Document layout analysis data:
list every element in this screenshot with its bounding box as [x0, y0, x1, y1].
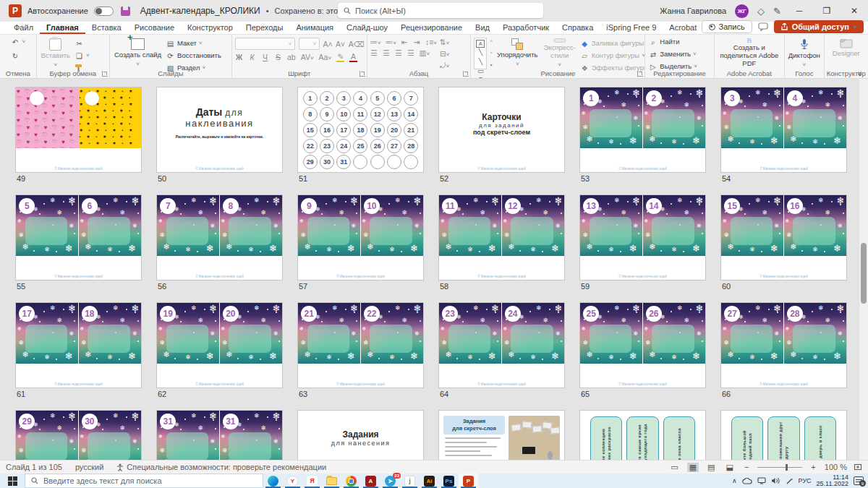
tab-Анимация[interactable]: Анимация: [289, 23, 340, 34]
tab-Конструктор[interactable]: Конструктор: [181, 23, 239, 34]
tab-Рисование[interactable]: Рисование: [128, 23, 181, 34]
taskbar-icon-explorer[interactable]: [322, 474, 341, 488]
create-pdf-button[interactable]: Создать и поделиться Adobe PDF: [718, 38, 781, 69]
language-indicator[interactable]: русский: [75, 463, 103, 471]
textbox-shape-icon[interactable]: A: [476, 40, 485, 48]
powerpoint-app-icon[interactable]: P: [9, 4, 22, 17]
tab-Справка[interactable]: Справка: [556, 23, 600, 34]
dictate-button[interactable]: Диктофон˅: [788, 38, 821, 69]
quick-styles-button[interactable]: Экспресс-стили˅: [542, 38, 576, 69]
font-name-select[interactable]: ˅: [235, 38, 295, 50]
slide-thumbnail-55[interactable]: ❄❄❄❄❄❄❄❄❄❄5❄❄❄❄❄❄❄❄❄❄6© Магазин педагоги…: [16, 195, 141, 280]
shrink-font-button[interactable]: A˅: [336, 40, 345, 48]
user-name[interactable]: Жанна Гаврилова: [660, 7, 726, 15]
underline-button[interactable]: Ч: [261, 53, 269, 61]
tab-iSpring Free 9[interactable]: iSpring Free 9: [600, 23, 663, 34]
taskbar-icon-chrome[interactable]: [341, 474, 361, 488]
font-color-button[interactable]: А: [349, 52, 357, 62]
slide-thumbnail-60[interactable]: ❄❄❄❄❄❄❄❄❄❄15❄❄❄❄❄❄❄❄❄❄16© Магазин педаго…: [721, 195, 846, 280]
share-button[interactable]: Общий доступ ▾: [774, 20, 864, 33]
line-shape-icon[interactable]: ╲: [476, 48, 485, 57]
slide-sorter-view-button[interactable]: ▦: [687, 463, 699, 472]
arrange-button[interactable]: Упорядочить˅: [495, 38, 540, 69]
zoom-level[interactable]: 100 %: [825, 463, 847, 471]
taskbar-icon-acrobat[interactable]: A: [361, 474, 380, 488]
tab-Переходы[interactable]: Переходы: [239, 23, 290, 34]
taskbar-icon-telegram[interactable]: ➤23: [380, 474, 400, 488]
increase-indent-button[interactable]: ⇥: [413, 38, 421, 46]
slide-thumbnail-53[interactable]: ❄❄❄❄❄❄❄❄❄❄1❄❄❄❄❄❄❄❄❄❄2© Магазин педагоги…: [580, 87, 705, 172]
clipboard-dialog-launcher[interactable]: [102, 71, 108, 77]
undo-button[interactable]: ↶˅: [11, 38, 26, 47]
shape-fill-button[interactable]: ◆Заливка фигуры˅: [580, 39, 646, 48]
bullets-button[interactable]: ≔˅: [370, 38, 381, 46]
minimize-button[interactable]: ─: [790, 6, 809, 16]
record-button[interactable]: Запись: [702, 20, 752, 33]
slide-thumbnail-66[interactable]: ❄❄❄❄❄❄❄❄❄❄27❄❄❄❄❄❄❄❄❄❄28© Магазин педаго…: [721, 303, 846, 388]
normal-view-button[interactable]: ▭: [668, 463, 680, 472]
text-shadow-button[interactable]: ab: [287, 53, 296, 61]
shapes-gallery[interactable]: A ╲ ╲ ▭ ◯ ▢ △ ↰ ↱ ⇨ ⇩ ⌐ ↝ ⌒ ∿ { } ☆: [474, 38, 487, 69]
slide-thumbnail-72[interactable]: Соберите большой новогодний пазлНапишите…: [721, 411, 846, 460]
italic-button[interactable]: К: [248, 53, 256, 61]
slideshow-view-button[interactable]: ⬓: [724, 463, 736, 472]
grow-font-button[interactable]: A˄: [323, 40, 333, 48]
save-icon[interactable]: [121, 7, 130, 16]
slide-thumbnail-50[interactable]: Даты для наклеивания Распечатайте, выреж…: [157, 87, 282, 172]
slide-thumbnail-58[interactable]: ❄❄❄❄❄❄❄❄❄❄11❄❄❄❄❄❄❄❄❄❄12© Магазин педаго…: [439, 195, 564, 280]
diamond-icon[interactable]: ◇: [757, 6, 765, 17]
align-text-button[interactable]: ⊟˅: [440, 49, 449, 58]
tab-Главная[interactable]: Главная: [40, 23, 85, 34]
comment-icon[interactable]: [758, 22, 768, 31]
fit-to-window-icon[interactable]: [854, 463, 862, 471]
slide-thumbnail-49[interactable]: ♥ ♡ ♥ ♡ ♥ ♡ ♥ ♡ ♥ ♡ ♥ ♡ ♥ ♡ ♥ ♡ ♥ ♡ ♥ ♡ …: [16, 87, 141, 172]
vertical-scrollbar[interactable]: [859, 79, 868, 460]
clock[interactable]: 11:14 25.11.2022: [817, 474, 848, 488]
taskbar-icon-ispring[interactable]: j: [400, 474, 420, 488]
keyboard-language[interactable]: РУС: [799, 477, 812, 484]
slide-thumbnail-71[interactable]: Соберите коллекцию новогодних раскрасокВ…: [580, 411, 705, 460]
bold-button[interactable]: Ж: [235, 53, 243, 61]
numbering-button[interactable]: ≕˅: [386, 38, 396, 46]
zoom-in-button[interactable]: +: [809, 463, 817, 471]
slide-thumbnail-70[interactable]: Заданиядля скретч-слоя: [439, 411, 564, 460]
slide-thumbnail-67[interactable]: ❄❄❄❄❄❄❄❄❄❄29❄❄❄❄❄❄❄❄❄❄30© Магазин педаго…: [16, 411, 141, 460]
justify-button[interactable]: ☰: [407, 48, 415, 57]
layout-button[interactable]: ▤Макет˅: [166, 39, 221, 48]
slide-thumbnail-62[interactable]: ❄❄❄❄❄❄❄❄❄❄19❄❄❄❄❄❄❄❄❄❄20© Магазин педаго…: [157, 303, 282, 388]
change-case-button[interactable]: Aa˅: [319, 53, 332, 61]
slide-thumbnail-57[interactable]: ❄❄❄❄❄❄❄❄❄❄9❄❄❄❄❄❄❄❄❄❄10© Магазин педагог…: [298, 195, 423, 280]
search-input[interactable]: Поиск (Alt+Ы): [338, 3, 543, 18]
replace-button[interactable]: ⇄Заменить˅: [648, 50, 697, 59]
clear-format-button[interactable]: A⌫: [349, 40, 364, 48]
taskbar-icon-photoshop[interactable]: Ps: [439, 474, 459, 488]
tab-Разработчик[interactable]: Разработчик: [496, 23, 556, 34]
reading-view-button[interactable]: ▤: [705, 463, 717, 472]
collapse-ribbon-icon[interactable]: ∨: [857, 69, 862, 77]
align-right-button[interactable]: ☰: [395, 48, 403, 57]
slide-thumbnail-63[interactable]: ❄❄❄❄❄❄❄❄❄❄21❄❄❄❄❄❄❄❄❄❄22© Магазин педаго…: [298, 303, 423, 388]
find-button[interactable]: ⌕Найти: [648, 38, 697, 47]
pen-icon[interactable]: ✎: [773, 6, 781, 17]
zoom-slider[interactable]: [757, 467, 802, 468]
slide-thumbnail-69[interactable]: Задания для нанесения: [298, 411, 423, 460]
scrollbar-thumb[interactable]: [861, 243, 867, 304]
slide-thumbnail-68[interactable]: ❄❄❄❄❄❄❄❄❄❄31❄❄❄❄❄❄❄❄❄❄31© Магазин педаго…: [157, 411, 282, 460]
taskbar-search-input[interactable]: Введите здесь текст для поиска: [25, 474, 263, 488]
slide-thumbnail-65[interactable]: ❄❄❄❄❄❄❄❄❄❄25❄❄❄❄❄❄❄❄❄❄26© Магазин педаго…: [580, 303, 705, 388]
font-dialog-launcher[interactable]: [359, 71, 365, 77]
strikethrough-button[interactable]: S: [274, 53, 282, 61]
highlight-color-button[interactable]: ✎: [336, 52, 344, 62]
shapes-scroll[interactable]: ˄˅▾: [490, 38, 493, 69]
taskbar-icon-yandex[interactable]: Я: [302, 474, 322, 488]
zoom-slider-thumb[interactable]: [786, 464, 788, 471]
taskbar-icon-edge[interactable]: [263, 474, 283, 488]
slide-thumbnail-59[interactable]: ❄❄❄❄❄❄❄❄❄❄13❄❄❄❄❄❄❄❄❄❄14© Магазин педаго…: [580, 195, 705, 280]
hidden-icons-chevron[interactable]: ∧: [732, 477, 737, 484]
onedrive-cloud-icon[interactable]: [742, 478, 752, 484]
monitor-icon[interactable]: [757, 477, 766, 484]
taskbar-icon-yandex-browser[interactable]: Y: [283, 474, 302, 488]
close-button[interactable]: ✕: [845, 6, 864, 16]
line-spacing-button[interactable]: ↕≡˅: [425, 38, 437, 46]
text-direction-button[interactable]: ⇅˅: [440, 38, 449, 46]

# Instructions to follow:
Find every line in the records above that holds the word "педагоги", and copy each one.

# Solution:
slide-thumbnail-55[interactable]: ❄❄❄❄❄❄❄❄❄❄5❄❄❄❄❄❄❄❄❄❄6© Магазин педагоги…: [16, 195, 141, 280]
slide-thumbnail-53[interactable]: ❄❄❄❄❄❄❄❄❄❄1❄❄❄❄❄❄❄❄❄❄2© Магазин педагоги…: [580, 87, 705, 172]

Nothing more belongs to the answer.